Schematic summary of the exogenous antioxidant mechanisms likely accounting for anti-hypertensive effects. NO, nitric oxide; eNOS, nitric oxide synthase; ROS, reactive oxygen species; BH4, tetrahydrobiopterin; oxBH4, oxidized tetrahydrobiopterin; NAC, N-acetylcysteine; VSMC, vascular smooth muscle cells.

Conclusions and perspectives

There is considerable evidence supporting the view that oxidative stress is involved in the pathophysiology of hypertension. ROS are mediators of the major physiological vasoconstrictors that increase intracellular calcium concentration. In addition, superoxide reduces the bioavailability of NO and enhances superoxide production via uncoupled eNOS; this further enhances oxidative stress, which is a major factor in hypertension.

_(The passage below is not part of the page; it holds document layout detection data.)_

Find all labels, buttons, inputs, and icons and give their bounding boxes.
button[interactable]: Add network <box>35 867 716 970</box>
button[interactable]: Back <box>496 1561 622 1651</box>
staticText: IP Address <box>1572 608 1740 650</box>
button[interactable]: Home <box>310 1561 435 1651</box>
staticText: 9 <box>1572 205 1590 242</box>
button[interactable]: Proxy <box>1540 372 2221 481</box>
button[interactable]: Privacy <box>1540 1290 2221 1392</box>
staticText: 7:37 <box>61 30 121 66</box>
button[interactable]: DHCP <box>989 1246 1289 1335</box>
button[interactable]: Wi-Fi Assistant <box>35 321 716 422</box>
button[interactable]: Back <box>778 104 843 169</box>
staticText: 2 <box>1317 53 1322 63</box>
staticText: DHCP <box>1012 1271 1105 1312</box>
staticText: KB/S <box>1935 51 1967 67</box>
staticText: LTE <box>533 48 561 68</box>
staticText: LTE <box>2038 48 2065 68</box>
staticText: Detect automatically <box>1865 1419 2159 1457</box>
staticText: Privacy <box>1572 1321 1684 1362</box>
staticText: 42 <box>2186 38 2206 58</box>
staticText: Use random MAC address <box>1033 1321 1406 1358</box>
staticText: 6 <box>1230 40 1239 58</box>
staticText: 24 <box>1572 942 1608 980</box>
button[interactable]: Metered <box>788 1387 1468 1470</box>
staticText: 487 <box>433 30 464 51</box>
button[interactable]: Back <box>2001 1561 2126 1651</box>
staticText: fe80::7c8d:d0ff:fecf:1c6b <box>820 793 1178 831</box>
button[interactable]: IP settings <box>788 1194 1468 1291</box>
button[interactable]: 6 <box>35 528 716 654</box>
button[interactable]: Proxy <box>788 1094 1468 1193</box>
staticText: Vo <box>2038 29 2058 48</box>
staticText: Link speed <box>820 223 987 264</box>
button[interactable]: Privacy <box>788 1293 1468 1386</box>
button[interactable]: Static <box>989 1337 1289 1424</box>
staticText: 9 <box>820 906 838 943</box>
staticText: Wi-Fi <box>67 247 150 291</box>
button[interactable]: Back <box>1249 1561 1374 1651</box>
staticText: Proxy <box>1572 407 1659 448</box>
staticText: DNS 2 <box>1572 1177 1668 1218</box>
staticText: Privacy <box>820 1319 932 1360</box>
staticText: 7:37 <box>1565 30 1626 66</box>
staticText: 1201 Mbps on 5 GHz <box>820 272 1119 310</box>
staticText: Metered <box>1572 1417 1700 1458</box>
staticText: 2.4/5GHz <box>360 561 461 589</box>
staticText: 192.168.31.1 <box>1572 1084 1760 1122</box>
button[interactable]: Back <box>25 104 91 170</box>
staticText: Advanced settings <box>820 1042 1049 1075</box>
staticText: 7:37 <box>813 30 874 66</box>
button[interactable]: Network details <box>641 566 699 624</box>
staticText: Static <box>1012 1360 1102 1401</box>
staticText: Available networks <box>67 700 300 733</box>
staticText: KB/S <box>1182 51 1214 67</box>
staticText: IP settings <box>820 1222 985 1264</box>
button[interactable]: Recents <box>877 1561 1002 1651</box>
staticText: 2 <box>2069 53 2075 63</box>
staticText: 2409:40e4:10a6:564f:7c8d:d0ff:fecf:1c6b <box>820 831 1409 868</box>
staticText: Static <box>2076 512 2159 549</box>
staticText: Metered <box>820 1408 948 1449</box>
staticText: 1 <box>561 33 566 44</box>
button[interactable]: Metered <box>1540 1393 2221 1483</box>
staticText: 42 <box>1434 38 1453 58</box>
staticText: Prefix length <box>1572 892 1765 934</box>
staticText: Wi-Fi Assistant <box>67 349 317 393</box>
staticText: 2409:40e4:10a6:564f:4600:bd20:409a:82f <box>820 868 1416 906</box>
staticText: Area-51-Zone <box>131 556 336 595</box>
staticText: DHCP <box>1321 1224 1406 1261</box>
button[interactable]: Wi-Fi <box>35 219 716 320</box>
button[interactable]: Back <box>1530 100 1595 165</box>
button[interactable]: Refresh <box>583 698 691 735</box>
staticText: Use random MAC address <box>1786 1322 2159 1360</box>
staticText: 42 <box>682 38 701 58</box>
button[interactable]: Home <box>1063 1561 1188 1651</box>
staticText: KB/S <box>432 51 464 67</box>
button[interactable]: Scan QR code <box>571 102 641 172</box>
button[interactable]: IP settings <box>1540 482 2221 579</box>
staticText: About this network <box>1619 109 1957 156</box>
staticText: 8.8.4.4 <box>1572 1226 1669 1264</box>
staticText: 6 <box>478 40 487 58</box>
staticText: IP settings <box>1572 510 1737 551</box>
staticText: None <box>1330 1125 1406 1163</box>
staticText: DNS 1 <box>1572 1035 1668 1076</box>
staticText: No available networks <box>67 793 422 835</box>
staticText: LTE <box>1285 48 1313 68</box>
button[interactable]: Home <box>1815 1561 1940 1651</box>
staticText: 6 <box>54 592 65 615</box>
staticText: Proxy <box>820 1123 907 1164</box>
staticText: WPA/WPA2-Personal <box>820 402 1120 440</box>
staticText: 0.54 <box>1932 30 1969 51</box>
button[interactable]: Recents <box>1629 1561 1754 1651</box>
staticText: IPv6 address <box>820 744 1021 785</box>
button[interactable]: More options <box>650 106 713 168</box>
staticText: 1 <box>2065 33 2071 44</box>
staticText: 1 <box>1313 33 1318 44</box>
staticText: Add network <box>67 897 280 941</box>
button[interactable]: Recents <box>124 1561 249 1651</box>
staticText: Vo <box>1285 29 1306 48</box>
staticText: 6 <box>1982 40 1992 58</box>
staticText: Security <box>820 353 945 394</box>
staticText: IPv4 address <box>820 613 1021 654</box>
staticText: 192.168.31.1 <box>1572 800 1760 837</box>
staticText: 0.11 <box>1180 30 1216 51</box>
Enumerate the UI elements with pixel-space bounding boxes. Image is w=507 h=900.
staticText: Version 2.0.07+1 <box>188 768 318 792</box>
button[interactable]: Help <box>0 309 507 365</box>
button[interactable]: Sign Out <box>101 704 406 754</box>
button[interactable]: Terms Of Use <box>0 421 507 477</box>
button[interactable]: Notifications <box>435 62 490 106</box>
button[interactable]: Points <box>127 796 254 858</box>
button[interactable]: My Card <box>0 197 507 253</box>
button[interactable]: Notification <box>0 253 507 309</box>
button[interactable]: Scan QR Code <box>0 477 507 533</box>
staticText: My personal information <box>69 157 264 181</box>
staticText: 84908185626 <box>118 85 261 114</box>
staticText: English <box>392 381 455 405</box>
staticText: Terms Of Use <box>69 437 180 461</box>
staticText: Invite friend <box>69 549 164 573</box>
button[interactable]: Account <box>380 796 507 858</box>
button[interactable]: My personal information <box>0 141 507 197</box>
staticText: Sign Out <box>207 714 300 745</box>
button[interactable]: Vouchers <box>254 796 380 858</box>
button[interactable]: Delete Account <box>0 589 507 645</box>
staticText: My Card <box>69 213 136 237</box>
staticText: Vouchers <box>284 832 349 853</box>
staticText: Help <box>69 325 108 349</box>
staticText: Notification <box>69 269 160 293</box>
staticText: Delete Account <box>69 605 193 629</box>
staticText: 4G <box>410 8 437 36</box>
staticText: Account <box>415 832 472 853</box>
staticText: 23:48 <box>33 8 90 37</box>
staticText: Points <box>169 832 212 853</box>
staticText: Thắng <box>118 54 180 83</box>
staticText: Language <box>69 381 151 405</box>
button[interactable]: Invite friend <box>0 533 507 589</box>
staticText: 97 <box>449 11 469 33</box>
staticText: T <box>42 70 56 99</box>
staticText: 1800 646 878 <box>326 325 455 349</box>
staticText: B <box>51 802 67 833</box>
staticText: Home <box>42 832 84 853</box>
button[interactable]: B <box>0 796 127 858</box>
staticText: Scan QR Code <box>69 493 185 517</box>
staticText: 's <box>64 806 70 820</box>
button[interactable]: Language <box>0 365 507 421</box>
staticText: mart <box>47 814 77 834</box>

Antioxidant therapy can curtail the development of hypertension in animal models, but remains controversial in humans. Possible confounding factors in patients include co-existing pathologies and treatments, lack of selection of treatments according to ROS levels, among others. However, the dietary intake of antioxidants and polyphenols could have an effect in the primary prevention or reduction of hypertension. Although the role of antioxidant therapy remains an open question, these interventions are expected to be more efficient in the prevention rather than in the reduction of established hypertension.